Random Forest Flashcards
Inductive Learning
also known as discovery learning, is a process where the learner discovers rules by observing examples. This is different from deductive learning, where students are given rules that they then need to apply.
Decision Tree Strucutre
Consists of root notes (where the tree starts)
Branches (splits with children)
Leaf nodes (end of the tree - represents possible outcomes)
nodes {where a parent and child meet}
Experience Table
A labeled data set with your target variable and all of the features for which data was collected
What kind of algorithm will we use for our decision trees?
ID3
Decision Tree Algorithm
(1) Choose the best attribute to split the remaining instances - that becomes the root
(2) repeat process with children
(3) stop when - all instances have the same target attribute value, there are no more attributes, or there are no more instances
How do you identify the best attribute to become the root of your decision tree?
Information gain
What makes a good decision tree?
It must be small AND classify accurately
small trees are less susceptible to overfitting and are easier to understand
Information Gain and Impurity Levels
{xxxxxyxxxxyxxx} not pure
{xxxxxxxxxxxxxx} as pure as it gets
{xxxxxxxyyyyyyyy} least pure
Information Gain
We want to determine which attribute in a given set of training feature vectors is most useful for discriminating between classes to be learned.

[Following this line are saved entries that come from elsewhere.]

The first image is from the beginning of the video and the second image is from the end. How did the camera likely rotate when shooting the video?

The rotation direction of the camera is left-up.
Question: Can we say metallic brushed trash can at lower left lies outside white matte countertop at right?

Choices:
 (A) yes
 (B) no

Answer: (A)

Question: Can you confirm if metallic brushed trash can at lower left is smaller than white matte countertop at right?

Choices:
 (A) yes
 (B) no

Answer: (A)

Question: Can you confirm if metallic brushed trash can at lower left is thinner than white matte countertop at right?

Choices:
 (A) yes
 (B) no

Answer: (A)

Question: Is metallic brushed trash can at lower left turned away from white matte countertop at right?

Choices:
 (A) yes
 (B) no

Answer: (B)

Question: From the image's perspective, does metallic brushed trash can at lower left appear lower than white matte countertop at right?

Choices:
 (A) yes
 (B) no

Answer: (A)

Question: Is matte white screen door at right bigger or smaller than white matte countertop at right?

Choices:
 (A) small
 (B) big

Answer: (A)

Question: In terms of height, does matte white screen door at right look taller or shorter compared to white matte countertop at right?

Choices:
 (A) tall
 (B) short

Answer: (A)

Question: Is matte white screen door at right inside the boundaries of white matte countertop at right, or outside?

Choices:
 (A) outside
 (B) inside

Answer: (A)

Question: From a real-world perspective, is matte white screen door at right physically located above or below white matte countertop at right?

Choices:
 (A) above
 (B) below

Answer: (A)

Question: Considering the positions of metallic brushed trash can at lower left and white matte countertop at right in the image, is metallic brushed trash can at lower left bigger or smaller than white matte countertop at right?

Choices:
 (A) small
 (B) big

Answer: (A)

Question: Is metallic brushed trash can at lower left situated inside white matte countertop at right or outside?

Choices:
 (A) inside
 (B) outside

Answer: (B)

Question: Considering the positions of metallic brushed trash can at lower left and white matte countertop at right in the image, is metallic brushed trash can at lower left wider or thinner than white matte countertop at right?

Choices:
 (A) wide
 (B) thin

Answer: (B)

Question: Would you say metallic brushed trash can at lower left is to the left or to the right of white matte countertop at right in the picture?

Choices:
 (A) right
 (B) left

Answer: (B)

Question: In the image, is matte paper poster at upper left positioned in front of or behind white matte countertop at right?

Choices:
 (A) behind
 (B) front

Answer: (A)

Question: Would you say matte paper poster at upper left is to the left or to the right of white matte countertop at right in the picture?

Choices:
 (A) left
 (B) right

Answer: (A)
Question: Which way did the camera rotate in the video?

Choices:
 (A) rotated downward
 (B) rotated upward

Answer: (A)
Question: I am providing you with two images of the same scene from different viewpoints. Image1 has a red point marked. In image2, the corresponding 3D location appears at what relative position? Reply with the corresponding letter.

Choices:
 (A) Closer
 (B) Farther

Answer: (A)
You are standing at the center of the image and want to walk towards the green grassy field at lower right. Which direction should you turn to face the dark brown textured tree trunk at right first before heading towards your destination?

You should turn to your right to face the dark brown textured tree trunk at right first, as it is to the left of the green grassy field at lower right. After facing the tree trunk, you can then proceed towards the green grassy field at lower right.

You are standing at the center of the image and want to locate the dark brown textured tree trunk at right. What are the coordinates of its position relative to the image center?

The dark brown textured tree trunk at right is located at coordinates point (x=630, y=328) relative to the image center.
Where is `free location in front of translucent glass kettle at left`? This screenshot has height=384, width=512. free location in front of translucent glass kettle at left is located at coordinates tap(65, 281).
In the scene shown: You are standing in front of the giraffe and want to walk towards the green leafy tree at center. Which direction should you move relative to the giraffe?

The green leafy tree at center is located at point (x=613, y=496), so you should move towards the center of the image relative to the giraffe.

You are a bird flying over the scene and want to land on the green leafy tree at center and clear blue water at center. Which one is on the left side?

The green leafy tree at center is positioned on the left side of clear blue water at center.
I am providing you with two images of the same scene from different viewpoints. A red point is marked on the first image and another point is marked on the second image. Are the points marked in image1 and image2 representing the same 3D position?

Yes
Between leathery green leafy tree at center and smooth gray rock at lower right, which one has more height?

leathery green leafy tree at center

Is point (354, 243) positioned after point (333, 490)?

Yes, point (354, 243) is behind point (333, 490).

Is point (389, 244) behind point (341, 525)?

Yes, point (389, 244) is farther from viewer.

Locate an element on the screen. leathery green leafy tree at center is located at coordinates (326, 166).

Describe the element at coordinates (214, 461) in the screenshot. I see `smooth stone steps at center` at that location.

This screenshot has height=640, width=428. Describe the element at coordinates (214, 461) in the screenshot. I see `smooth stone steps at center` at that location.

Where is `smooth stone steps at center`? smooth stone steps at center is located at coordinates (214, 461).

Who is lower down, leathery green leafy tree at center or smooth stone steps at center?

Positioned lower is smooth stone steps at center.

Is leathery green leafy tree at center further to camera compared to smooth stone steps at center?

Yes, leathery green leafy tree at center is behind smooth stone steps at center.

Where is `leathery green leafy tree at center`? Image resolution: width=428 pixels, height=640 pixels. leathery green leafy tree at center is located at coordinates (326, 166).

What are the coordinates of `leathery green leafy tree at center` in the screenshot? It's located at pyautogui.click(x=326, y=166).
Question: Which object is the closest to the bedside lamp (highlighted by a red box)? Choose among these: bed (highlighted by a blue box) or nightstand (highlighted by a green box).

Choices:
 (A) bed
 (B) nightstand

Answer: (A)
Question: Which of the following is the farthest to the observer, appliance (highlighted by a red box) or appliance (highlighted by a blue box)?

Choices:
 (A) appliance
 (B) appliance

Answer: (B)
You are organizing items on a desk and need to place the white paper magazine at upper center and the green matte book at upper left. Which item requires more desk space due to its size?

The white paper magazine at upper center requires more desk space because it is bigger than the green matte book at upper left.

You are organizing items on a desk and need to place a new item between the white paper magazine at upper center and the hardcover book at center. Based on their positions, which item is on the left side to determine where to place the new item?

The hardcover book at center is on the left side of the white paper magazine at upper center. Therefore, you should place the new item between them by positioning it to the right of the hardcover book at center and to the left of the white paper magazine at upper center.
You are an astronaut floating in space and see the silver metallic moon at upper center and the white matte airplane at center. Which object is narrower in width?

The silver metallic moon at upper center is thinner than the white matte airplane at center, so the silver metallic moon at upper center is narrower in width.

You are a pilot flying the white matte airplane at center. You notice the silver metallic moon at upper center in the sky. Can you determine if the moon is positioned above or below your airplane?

Information gain tells us how important a given attribute of the feature vectors is
We use it to decide the order of attributes in the nodes of a decision tree
Decision Tree CONS
suffer from a problem of errors propagating throughout the tree (becomes more of an issue as number of classes increases)
Error Propogation
Since decision trees work by a series of local decisions, what happens when one of these local decisions is wrong? Everything beyond that point is incorrect, and we may never return to the right path
Noisy data in decision trees
When 2 values have the same attribute / values pairs but different classifications
some values of the attributes are incorrect because of errors in the data acquisition process or the preprocessing phase
Some attributes may be irrelevant to the decision making process (the color of a dice used to roll)
Overfitting in Decision Trees
Irrelevant attributes can VERY EASILIY lead to overfitting
Too little training data can also lead to overfitting
How to avoid overfitting in Decision Trees
Stop growing the tree when the data split is not statistically significant
Acquire more training data
Remove irrelevant attributes
Grow a full tree then post - prune
How to select the best decision tree
Measure performance over training data
Measure performance over separate validation sets
Add complexity penalty to performance measure